◆ **Brief**: Please retype exactly the lines from the one containing "optional charges." through the end of the records, leaving out the pictures.

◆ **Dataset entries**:
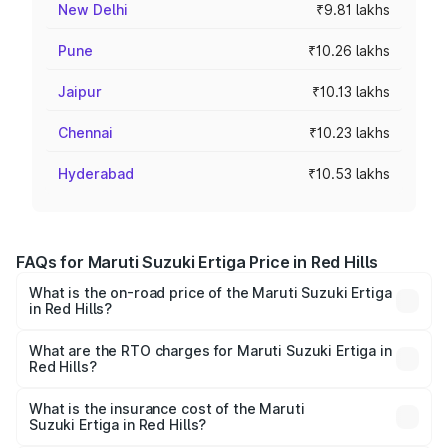
New Delhi
₹9.81 lakhs
Pune
₹10.26 lakhs
Jaipur
₹10.13 lakhs
Chennai
₹10.23 lakhs
Hyderabad
₹10.53 lakhs
FAQs for Maruti Suzuki Ertiga Price in Red Hills
What is the on-road price of the Maruti Suzuki Ertiga
in Red Hills?
The on-road price of the Maruti Suzuki Ertiga ranges from
₹8.80 Lakhs and ₹12.94 Lakhs. On-road prices vary across
What are the RTO charges for Maruti Suzuki Ertiga in
Red Hills?
cities based on registration fees, insurance, and other
The RTO Charges for the base variant of Maruti
optional charges.
Suzuki Ertiga in Red Hills will be ₹1.14 lakhs.
What is the insurance cost of the Maruti
Suzuki Ertiga in Red Hills?
The insurance cost for the base variant of Maruti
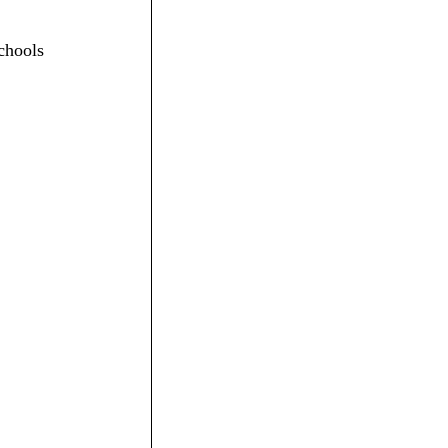
chools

◆ **Exercise response**:
optional charges.
Suzuki Ertiga in Red Hills will be ₹1.14 lakhs.
What is the insurance cost of the Maruti
Suzuki Ertiga in Red Hills?
The insurance cost for the base variant of Maruti
chools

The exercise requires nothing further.